§ Brief: Each line of the data below goes into the copy exactly; pictures do not.

§ The records:
========================================

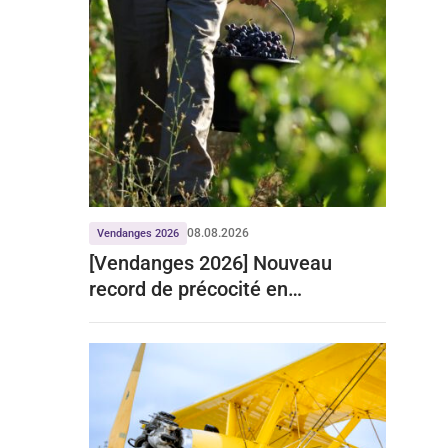
08.08.2026
Vendanges 2026
[Vendanges 2026] Nouveau
record de précocité en
Bourgogne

========================================

§ Completed exercise:
08.08.2026
Vendanges 2026
[Vendanges 2026] Nouveau
record de précocité en
Bourgogne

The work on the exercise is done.